Twice a week, El Al, Israel's national airline, sends an ageing 757 to make a late-night round trip from Tel Aviv to Cairo. It's a short flight, basically up and then down again, 250 miles in total. It's New York to Boston. Not many Israeli's know about this flight, several emphatically denied its existence when I told them I was about to take it to visit Cairo for the weekend.
The passengers were tourists, all elderly. A mix of Europeans doing the "Pyramids and the Holy Land" packaged circuit, and retired Israelis, feeding their congenital travel bugs with a short trip to an exotic place. Most, like the man I sat next to, would catch that same 757 on its return leg, exactly a week later.

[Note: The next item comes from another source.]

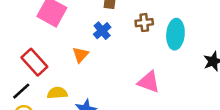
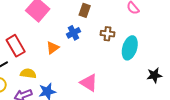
pink triangle: (149, 82) -> (89, 83), moved

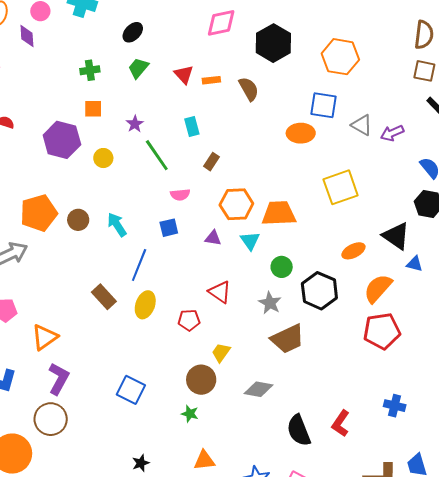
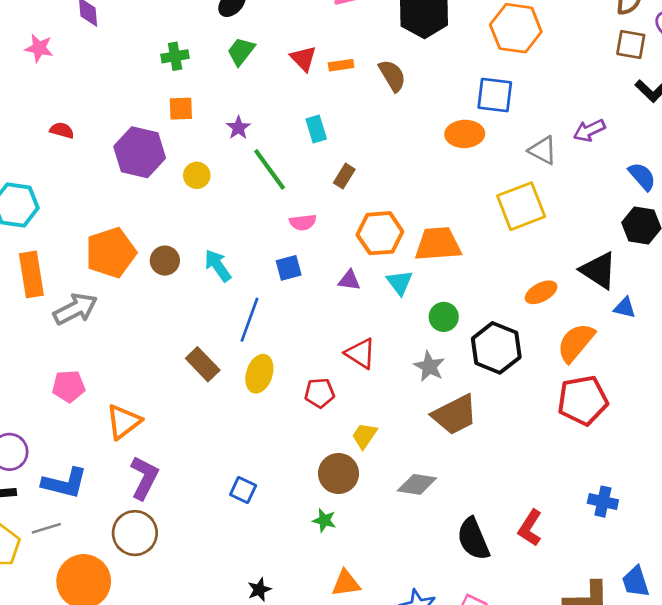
gray triangle: (362, 125) -> (543, 150), moved
blue square: (131, 390) -> (243, 490), size x0.7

I wonder what those packaged tourists must thing, when their Israel leg comes to a close, and they leave the gleaming highways and shopping malls of the Zionist state for this African megalopolis. Not that Cairo is unpleasant -- I'm writing this from my hotel room in the sparkling new Fairmont Towers, a super-luxury hotel which puts even my very fine Tel Aviv digs to shame.
Cairo is a fine town, with pleasant people, but it abounds with the sort of un-focused energy which comes along with being an Emerging Market, especially one with such an abundance of people. The airport, a massive, imposing building teeming with passengers and attendants alike, glitters with chintz but has a bathroom that is rancid with urine. The hotel doorman, heaps praise upon me during the entire 10 minute walk from my taxi to the check in desk to my room. "Oh, you are so very very smart for coming to Cairo for the weekend! We are having so many monuments for you to see here!" That would not have happened in Tel Aviv.